Wherefore, we strongly believe that if Mr. Lucaj is deported to Montenegro, he will fall victim to a corrupt justice system and be denied a fair and free public trial while facing physical and mental abuse. We desperately appeal to the Albanian Government not to extradite Mr. Lucaj to Montenegro where cruel and inhumane treatment awaits him. We urge you to recognize that these bogus acts do exist and ask that you grant Mr. Lucaj a stay in Albania.

Respectfully submitted,

The Albanian-American Association "Malesia e Madhe"

"Ded Gjo' Luli"

"Homeland Unites Us"

Malesia Humanitarian Fund

Tuesday, May 03, 2011

Malësor arrested in Albania to be extradited back to Montenegro


TUZ, Malësia, May 2, 2011 - Albanian police yesterday acted on an arrest warrant issued by Interpol and Montenegro to arrest Mr. John Lucaj (39) of Malësia. Lucaj was charged and sentenced to 3 years and 3 months imprisonment by the high court in Podgorica with activities associated with the infamous 2006 "Eagle's Flight" case where 18 men were sentenced to a combined 51 years imprisonment in May 2008, just days before the first general elections in Montenegro were to be held.

Organizations for Human Rights in Montenegro have criticized the charges as human rights violations, citing torture and other crimes against detainees and their families. The charges against the 18 men included convictions that they were preparing an armed rebellion in Malësia, with the aim of creating ethnic Albanian territories. None of those accusations were proven.

Official sources from the Albanian police suggest that within a few days Mr.
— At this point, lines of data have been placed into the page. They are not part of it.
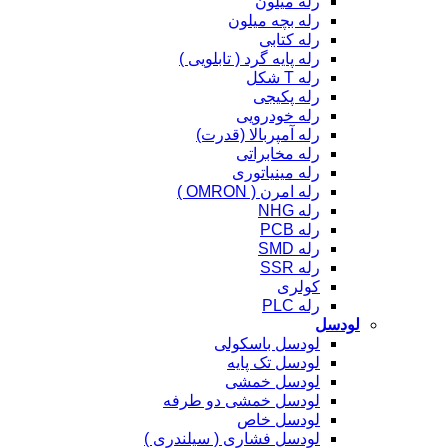
رله میلون
رله بچه میلون
رله کتابی
رله پایه گرد ( تابلویی )
رله T شکل
رله پکیجی
رله خودرویی
رله آمپربالا (قدرت)
رله مخابراتی
رله مینیاتوری
رله امرن ( OMRON )
رله NHG
رله PCB
رله SMD
رله SSR
کولری
رله PLC
لودسل
لودسل باسکولی
لودسل تک پایه
لودسل خمشی
لودسل خمشی دو طرفه
لودسل خاص
لودسل فشاری ( سیلندری )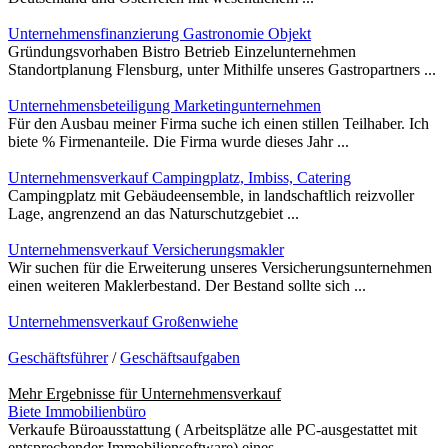
Unternehmensfinanzierung Gastronomie Objekt
Gründungsvorhaben Bistro Betrieb Einzelunternehmen
Standortplanung Flensburg, unter Mithilfe unseres Gastropartners ...
Unternehmensbeteiligung Marketingunternehmen
Für den Ausbau meiner Firma suche ich einen stillen Teilhaber. Ich
biete % Firmenanteile. Die Firma wurde dieses Jahr ...
Unternehmensverkauf Campingplatz, Imbiss, Catering
Campingplatz mit Gebäudeensemble, in landschaftlich reizvoller
Lage, angrenzend an das Naturschutzgebiet ...
Unternehmensverkauf Versicherungsmakler
Wir suchen für die Erweiterung unseres Versicherungsunternehmen
einen weiteren Maklerbestand. Der Bestand sollte sich ...
Unternehmensverkauf Großenwiehe
Geschäftsführer
/
Geschäftsaufgaben
Mehr Ergebnisse für
Unternehmensverkauf
Biete Immobilienbüro
Verkaufe Büroausstattung ( Arbeitsplätze alle PC-ausgestattet mit
entsprechender Immobiliensoftware) eines ...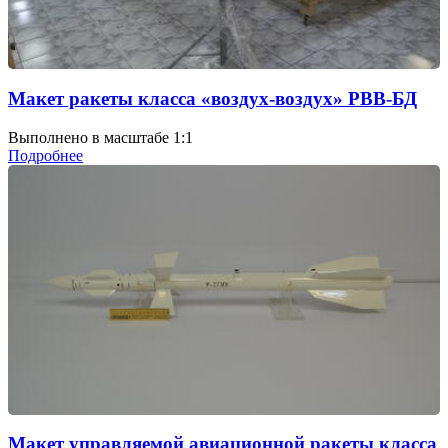
Макет ракеты класса «воздух-воздух» РВВ-БД
Выполнено в масштабе 1:1
Подробнее
Макет управляемой авиационной ракеты класса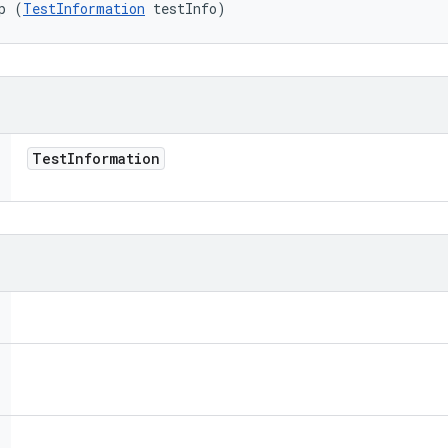
p (
TestInformation
 testInfo)
Test
Information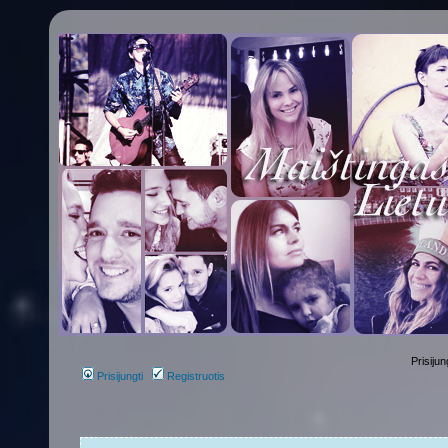
Prisijun
Prisijungti
Registruotis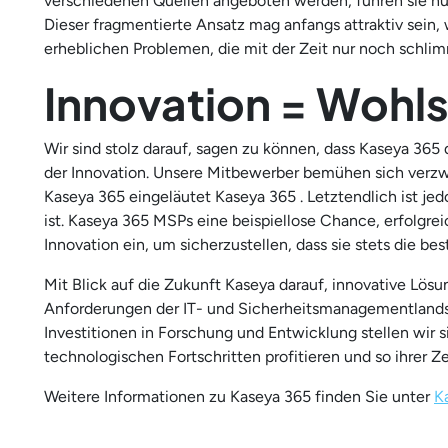
verschiedenen Quellen angeboten werden, führen sie nur
Dieser fragmentierte Ansatz mag anfangs attraktiv sein, 
erheblichen Problemen, die mit der Zeit nur noch schli
Innovation = Wohl
Wir sind stolz darauf, sagen zu können, dass Kaseya 365 d
der Innovation. Unsere Mitbewerber bemühen sich verzwe
Kaseya 365 eingeläutet Kaseya 365 . Letztendlich ist jed
ist. Kaseya 365 MSPs eine beispiellose Chance, erfolgreic
Innovation ein, um sicherzustellen, dass sie stets die be
Mit Blick auf die Zukunft Kaseya darauf, innovative Lös
Anforderungen der IT- und Sicherheitsmanagementlandsc
Investitionen in Forschung und Entwicklung stellen wir s
technologischen Fortschritten profitieren und so ihrer Ze
Weitere Informationen zu Kaseya 365 finden Sie unter
K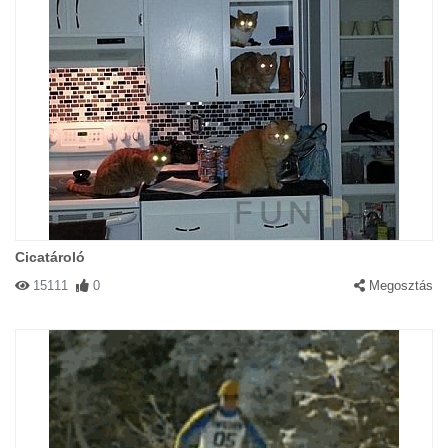
Cicatároló
15111
0
Megosztás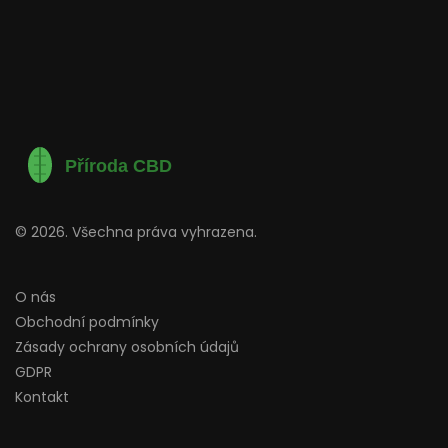
© 2026. Všechna práva vyhrazena.
O nás
Obchodní podmínky
Zásady ochrany osobních údajů
GDPR
Kontakt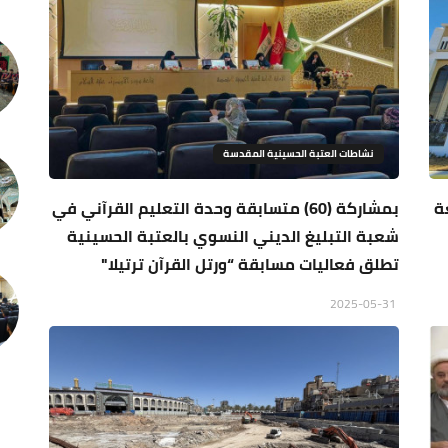
نشاطات العتبة الحسينية المقدسة
ة
بمشاركة (60) متسابقة وحدة التعليم القرآني في
شعبة التبليغ الديني النسوي بالعتبة الحسينية
تطلق فعاليات مسابقة “ورتل القرآن ترتيلا"
2025-05-31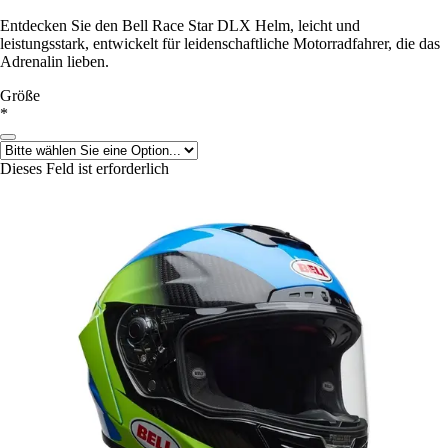
Entdecken Sie den Bell Race Star DLX Helm, leicht und
leistungsstark, entwickelt für leidenschaftliche Motorradfahrer, die das
Adrenalin lieben.
Größe
*
Dieses Feld ist erforderlich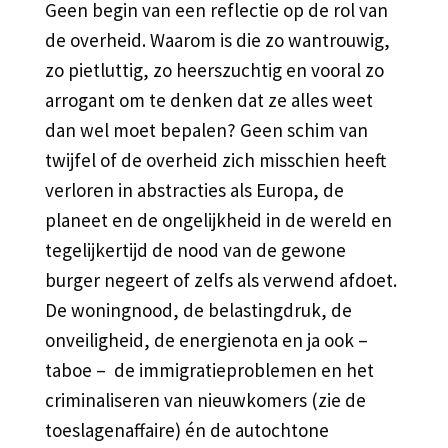
Geen begin van een reflectie op de rol van
de overheid. Waarom is die zo wantrouwig,
zo pietluttig, zo heerszuchtig en vooral zo
arrogant om te denken dat ze alles weet
dan wel moet bepalen? Geen schim van
twijfel of de overheid zich misschien heeft
verloren in abstracties als Europa, de
planeet en de ongelijkheid in de wereld en
tegelijkertijd de nood van de gewone
burger negeert of zelfs als verwend afdoet.
De woningnood, de belastingdruk, de
onveiligheid, de energienota en ja ook –
taboe – de immigratieproblemen en het
criminaliseren van nieuwkomers (zie de
toeslagenaffaire) én de autochtone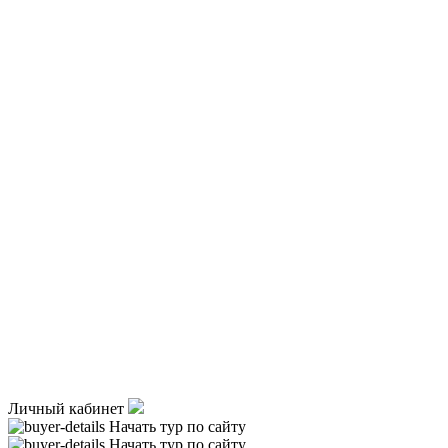
Личный кабинет
Начать тур по сайту
Начать тур по сайту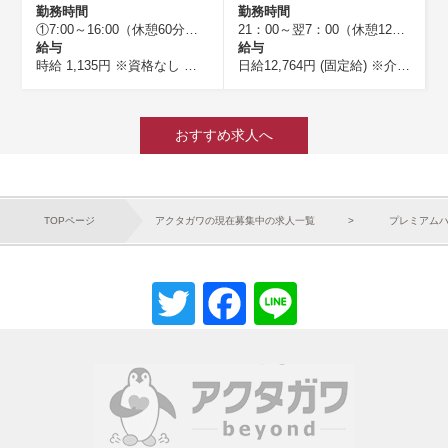
勤務時間
勤務時間
 (休憩120分)
①7:00～16:00（休憩60分） ②8:30～17:30（休憩60分） ③10:00～19:00（休憩60分） ④10:30～19:30（休憩60分） ⑤11:00～16:00（休憩60分） ⑥16:00～翌10:00（休憩120分） ⑦17:00～20:00（休憩60分）
21：00～翌7：00（休憩120分）
給与
給与
円UP ※処遇改善手当等(一律)を含む ※交代勤務を実施した場合
1回
任者研修
日給27,775円 (固定給)
日給26,480円 (固定給)
時給 1,135円
日給13,110円 (固定給)
※資格なし
※介護福祉士 夜勤1回 ※日祝は時給換算して1
※初任者研修
※介護福祉士 ※夜勤1回あたり ※日祝は時
時給 1,215円
日給12,764円 (固定給)
日給27,775円 (固定給)
※初任者研修
時給 1,335円
※介護福祉士 夜勤1回 ※日祝は時給換算して1時間あたり50円UP ※処遇改善手当等（一律）を含む ※当社規定により変動あり
※介護福祉
※
おすすめ求人へ
TOPページ
アクタガワの現在募集中の求人一覧
プレミアム
Twitter
Facebook
Line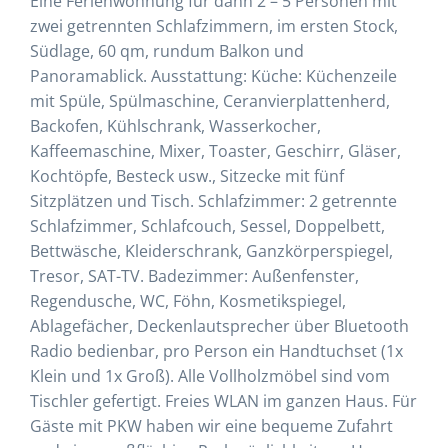
Eine Ferienwohnung für dann 2 – 5 Personen mit
zwei getrennten Schlafzimmern, im ersten Stock,
Südlage, 60 qm, rundum Balkon und
Panoramablick. Ausstattung: Küche: Küchenzeile
mit Spüle, Spülmaschine, Ceranvierplattenherd,
Backofen, Kühlschrank, Wasserkocher,
Kaffeemaschine, Mixer, Toaster, Geschirr, Gläser,
Kochtöpfe, Besteck usw., Sitzecke mit fünf
Sitzplätzen und Tisch. Schlafzimmer: 2 getrennte
Schlafzimmer, Schlafcouch, Sessel, Doppelbett,
Bettwäsche, Kleiderschrank, Ganzkörperspiegel,
Tresor, SAT-TV. Badezimmer: Außenfenster,
Regendusche, WC, Föhn, Kosmetikspiegel,
Ablagefächer, Deckenlautsprecher über Bluetooth
Radio bedienbar, pro Person ein Handtuchset (1x
Klein und 1x Groß). Alle Vollholzmöbel sind vom
Tischler gefertigt. Freies WLAN im ganzen Haus. Für
Gäste mit PKW haben wir eine bequeme Zufahrt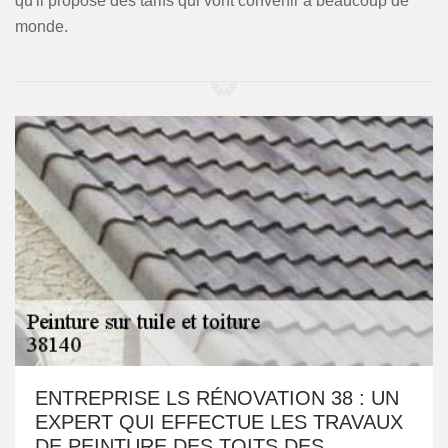
qu'il propose des tarifs qui vont convenir à beaucoup de
monde.
ENTREPRISE LS RÉNOVATION 38 : UN
EXPERT QUI EFFECTUE LES TRAVAUX
DE PEINTURE DES TOITS DES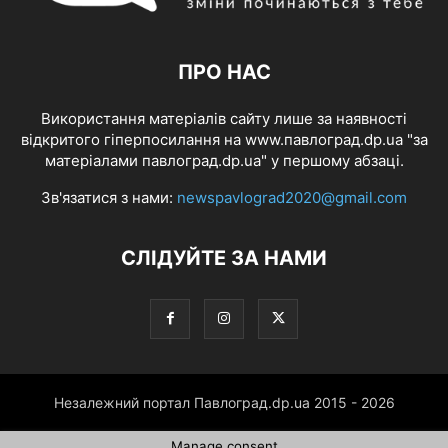
ПРО НАС
Використання матеріалів сайту лише за наявності
відкритого гіперпосилання на www.павлоград.dp.ua "за
матеріалами павлоград.dp.ua" у першому абзаці.
Зв'язатися з нами:
newspavlograd2020@gmail.com
СЛІДУЙТЕ ЗА НАМИ
Незалежний портал Павлоград.dp.ua 2015 - 2026
Manage consent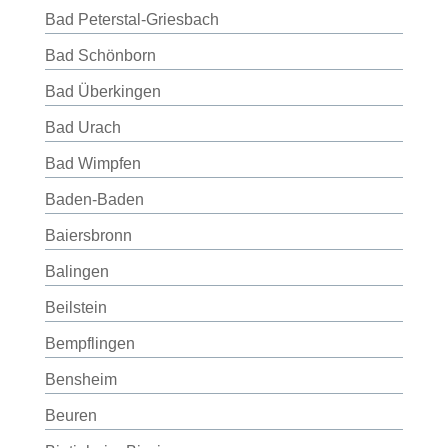
Bad Peterstal-Griesbach
Bad Schönborn
Bad Überkingen
Bad Urach
Bad Wimpfen
Baden-Baden
Baiersbronn
Balingen
Beilstein
Bempflingen
Bensheim
Beuren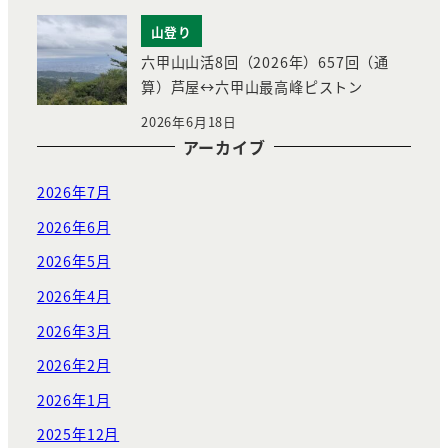
山登り
六甲山山活8回（2026年）657回（通
算）芦屋↔︎六甲山最高峰ピストン
2026年6月18日
アーカイブ
2026年7月
2026年6月
2026年5月
2026年4月
2026年3月
2026年2月
2026年1月
2025年12月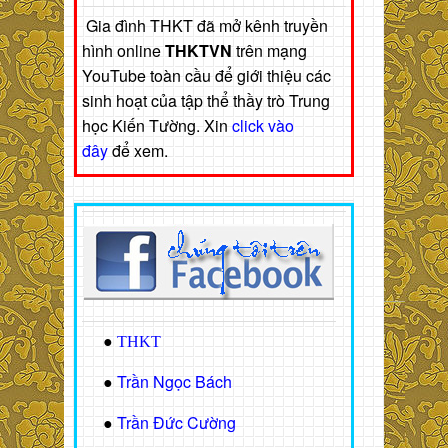
Gia đình THKT đã mở kênh truyền
hình online
THKTVN
trên mạng
YouTube toàn cầu để giới thiệu các
sinh hoạt của tập thể thầy trò Trung
học Kiến Tường. Xin
click vào
đây
để xem.
●
THKT
Trần Ngọc Bách
●
Trần Đức Cường
●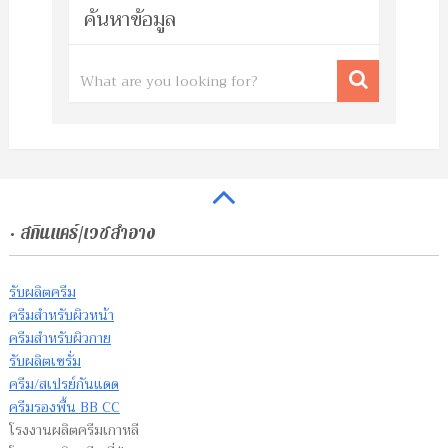
ค้นหาข้อมูล
• สกินแคร์/เวชสำอาง
รับผลิตครีม
ครีมสำหรับผิวหน้า
ครีมสำหรับผิวกาย
รับผลิตเซรั่ม
ครีม/สเปรย์กันแดด
ครีมรองพื้น BB CC
โรงงานผลิตครีมเกาหลี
Lucaj will be returned to Montenegro to face charges related to his escape and his alliance with the 2006 case.

In the United States, several Albanian-American associations have petitioned the Albanian government to immediately stop extradition processes of Mr. Lucaj due to the well-documented treatment of Albanian political prisoners in Montenegrin jails. It is well-known that the Montenegrin secret police brutally assaulted Albanian political prisoners in the recent past, including the arrest of innocent Albanians while viciously torturing them and their families. The Montenegrin police systematically violate local and international laws by beating and torturing political prisoners, and in doing so, they breach individual civil rights and liberties.